Diferente das demais linhas do programa, essa modalidade é voltada exclusivamente para movimentos populares, cooperativas habitacionais e organizações sociais sem fins lucrativos, que atuam diretamente na promoção do direito à moradia digna.

O principal diferencial é o princípio da autogestão, em que os próprios movimentos populares organizam e conduzem as etapas do processo, desde a mobilização das famílias até a elaboração e acompanhamento dos projetos.

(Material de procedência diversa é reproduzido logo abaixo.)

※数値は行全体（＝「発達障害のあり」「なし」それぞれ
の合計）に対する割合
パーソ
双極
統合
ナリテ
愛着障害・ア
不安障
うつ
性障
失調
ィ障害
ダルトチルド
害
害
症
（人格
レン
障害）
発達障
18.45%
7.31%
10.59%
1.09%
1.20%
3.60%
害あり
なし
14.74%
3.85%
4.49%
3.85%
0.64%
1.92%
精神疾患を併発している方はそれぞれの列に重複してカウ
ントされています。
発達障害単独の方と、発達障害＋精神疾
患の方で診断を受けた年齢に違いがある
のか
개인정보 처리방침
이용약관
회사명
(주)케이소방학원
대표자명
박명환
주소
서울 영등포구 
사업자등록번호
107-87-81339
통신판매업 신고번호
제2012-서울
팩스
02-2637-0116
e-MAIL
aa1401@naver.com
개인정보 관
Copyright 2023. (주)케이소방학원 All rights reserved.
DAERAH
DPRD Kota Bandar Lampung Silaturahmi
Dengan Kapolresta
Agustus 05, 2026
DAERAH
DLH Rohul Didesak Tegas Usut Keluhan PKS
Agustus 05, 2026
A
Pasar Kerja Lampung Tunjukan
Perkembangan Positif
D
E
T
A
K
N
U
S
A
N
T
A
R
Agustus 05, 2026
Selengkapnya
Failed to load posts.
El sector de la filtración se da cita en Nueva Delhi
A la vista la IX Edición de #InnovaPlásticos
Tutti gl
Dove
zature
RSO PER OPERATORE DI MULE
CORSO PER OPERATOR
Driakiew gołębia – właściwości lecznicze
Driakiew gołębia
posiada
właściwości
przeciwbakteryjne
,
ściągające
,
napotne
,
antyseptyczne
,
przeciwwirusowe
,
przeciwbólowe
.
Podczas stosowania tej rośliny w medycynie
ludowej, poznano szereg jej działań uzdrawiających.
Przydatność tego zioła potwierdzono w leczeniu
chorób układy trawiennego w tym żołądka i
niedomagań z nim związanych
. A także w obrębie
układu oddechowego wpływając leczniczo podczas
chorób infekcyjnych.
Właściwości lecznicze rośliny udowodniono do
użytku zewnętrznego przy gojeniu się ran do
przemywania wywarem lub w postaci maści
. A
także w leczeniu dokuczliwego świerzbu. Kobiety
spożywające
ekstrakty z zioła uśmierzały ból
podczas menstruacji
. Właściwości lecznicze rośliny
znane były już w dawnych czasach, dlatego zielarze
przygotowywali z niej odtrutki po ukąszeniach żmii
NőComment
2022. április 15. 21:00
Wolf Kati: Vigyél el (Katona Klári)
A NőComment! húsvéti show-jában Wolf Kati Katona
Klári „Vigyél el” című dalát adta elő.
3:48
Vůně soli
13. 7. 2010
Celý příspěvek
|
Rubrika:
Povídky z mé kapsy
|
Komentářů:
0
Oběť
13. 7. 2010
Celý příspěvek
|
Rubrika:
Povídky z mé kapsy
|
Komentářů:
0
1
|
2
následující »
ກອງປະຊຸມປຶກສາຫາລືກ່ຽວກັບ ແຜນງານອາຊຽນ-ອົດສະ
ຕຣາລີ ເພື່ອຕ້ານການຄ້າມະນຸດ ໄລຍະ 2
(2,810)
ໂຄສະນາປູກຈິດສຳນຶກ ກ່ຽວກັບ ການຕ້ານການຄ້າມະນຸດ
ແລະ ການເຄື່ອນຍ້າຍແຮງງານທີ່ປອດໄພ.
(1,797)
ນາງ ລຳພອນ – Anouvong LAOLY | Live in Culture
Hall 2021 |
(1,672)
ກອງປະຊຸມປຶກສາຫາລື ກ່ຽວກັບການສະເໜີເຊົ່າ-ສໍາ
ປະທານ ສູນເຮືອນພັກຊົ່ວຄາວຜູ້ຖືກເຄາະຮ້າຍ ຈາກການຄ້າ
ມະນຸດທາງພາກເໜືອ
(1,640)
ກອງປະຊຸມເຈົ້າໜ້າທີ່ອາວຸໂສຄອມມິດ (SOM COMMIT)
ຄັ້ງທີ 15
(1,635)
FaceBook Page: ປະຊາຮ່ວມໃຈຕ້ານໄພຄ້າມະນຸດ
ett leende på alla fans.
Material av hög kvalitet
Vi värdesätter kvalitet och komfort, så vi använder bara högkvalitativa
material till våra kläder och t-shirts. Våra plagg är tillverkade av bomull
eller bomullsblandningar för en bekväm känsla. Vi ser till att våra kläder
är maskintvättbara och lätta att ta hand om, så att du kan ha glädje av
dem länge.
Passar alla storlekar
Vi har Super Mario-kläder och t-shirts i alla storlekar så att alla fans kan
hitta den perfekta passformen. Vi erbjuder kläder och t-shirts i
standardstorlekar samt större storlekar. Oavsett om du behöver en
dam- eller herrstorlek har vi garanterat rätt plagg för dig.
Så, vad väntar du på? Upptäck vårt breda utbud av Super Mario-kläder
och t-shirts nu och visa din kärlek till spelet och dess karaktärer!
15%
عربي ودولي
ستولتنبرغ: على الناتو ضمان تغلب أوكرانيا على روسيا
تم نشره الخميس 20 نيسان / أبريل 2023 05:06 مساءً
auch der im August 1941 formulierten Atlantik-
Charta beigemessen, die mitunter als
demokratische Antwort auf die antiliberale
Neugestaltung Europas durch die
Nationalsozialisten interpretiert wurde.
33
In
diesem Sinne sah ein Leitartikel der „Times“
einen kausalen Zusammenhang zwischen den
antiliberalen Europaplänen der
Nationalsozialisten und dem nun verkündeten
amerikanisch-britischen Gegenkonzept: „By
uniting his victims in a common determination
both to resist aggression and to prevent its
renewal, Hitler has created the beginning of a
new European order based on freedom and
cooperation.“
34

Criada e fortalecida nos governos do presidente Luiz Inácio Lula da Silva, essa política pública representa um marco na democratização do acesso à moradia, reconhecendo os movimentos populares como protagonistas na construção das cidades. A retomada do Minha Casa, Minha Vida e o fortalecimento da modalidade Entidades refletem o compromisso do atual governo federal com a redução do déficit habitacional e com a promoção do direito à cidade. Nesse contexto, a histórica defesa da reforma urbana e da habitação popular realizada pelo Partido dos Trabalhadores contribuiu para a consolidação de políticas públicas voltadas às famílias de baixa renda e às organizações populares.

Nesta última segunda-feira, dia 15, foi publicada a portaria com a seleção dos projetos da modalidade, fortalecendo a política habitacional voltada aos movimentos populares. No Tocantins, foram selecionados cinco empreendimentos habitacionais, totalizando 582 novas moradias populares. Desse total, 532 unidades serão executadas por entidades vinculadas ao Movimento Nacional de Luta pela Moradia – Tocantins (MNLM), que teve quatro projetos aprovados: o Residencial Xavante, em Araguaína (144 unidades); o Residencial Gregório Bezerra, em Gurupi (112 unidades); o Residencial Aureny Siqueira Campos, em Palmas (164 unidades); e o Residencial Arno Preis, em Paraíso do Tocantins (112 unidades).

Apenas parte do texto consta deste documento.